What is required → Across the entries below, tally every line that holds the word "shape". Give only the tally.

Available data: Begin

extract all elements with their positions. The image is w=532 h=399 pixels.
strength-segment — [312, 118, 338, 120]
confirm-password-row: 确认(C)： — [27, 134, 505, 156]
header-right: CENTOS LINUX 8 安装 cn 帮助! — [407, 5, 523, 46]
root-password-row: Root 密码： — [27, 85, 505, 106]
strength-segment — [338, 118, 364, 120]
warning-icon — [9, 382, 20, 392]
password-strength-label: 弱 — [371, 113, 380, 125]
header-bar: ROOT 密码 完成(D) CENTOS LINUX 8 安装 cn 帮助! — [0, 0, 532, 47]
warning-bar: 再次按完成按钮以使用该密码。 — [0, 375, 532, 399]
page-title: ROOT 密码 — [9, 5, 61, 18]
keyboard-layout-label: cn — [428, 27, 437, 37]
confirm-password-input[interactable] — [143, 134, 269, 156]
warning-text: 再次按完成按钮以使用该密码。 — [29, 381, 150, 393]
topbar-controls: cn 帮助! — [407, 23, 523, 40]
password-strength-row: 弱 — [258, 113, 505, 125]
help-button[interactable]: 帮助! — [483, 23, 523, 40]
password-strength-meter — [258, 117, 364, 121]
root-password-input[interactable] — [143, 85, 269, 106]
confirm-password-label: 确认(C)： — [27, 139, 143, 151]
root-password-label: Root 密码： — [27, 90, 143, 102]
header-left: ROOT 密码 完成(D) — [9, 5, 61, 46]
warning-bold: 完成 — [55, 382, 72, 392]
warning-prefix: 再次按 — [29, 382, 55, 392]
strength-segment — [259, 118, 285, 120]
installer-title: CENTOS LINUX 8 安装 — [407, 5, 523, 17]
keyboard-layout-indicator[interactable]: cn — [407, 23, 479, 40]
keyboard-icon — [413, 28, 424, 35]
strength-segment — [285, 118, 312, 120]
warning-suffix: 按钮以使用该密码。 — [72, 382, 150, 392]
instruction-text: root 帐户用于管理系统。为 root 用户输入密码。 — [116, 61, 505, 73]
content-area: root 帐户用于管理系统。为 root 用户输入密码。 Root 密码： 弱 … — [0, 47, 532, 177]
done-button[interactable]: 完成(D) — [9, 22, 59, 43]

Available data: End
Available data: Begin

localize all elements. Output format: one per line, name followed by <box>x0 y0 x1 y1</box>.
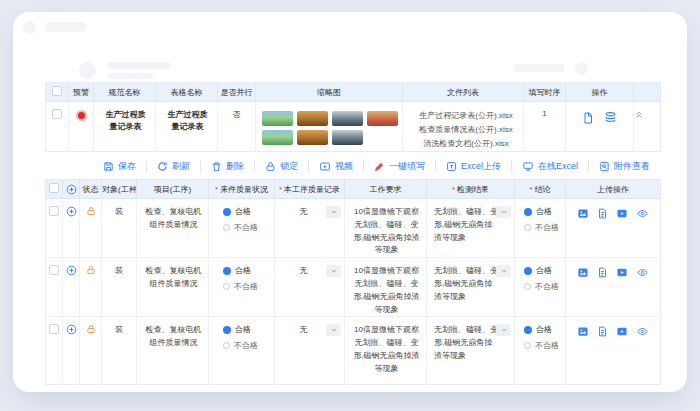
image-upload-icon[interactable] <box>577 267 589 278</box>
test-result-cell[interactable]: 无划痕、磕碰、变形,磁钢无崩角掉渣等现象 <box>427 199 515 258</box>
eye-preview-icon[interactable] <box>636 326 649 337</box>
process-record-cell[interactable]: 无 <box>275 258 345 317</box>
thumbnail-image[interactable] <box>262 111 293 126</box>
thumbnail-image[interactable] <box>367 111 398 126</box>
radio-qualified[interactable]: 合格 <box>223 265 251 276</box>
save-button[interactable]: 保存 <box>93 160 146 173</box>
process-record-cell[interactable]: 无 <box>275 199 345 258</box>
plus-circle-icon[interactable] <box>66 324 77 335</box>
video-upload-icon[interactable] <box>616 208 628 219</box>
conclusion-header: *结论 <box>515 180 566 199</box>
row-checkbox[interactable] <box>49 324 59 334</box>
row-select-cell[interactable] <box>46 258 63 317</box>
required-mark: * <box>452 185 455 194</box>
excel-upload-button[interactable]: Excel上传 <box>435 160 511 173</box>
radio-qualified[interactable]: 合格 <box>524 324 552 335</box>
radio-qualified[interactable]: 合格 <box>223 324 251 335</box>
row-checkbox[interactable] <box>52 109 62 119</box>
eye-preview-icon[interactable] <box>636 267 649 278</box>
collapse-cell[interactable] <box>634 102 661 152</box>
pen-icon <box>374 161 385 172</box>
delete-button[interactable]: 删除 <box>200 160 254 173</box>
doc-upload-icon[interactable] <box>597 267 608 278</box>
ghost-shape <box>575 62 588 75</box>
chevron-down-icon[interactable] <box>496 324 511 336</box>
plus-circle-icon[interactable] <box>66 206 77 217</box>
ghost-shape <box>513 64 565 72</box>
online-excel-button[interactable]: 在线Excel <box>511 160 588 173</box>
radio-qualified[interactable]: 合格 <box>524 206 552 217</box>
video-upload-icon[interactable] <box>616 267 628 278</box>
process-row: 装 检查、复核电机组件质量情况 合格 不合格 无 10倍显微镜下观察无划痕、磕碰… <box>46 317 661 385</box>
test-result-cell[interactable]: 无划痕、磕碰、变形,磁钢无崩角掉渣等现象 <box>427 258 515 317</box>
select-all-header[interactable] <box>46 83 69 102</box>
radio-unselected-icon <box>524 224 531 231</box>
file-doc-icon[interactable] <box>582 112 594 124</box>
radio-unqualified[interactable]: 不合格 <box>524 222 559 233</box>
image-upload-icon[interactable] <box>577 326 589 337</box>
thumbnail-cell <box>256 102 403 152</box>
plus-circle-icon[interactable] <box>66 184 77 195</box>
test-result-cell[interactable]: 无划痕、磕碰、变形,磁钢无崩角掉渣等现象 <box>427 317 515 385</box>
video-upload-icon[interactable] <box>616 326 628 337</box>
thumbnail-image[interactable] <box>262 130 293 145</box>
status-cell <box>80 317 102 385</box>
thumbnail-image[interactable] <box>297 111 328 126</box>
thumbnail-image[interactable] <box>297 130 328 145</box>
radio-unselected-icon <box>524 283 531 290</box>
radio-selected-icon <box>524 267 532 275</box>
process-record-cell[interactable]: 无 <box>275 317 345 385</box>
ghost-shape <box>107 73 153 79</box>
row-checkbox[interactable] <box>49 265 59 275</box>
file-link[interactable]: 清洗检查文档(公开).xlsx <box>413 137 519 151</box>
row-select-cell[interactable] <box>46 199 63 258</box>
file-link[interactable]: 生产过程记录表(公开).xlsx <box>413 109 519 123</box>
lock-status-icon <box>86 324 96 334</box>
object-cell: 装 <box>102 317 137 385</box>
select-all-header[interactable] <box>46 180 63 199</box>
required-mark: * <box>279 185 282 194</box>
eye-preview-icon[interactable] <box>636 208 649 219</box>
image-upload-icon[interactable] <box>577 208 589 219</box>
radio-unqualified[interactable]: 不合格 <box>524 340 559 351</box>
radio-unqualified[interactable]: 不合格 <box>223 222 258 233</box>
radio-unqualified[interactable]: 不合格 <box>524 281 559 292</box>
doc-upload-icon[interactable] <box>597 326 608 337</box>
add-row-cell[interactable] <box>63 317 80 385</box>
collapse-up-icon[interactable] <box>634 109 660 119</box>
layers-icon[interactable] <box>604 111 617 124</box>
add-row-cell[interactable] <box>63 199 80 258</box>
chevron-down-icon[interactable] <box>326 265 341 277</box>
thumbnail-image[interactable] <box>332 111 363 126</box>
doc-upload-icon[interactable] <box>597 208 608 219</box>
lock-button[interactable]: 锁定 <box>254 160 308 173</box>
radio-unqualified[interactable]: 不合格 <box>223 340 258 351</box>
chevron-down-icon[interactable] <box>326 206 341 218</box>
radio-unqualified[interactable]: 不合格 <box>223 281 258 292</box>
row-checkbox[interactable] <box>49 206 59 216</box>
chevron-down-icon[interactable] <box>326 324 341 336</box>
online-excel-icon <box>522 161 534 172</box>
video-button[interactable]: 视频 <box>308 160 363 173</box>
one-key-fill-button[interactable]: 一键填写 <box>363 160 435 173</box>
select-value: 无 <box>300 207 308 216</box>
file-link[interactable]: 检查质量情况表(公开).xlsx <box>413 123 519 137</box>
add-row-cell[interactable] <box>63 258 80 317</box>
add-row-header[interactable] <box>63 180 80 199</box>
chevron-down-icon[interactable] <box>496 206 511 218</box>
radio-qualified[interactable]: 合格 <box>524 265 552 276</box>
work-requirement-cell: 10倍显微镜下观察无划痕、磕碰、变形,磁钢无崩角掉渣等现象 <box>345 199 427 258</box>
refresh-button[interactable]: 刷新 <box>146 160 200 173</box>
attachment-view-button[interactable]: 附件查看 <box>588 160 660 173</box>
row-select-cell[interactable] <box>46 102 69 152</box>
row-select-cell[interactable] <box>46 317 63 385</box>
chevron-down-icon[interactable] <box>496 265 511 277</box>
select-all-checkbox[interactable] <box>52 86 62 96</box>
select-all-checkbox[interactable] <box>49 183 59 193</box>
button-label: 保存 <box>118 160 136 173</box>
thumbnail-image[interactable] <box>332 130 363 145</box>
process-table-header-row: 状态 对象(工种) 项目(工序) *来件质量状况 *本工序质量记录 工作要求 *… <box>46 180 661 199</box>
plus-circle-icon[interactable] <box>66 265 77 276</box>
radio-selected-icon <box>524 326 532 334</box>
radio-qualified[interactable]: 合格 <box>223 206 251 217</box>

Available data: End

Output of the exercise → 3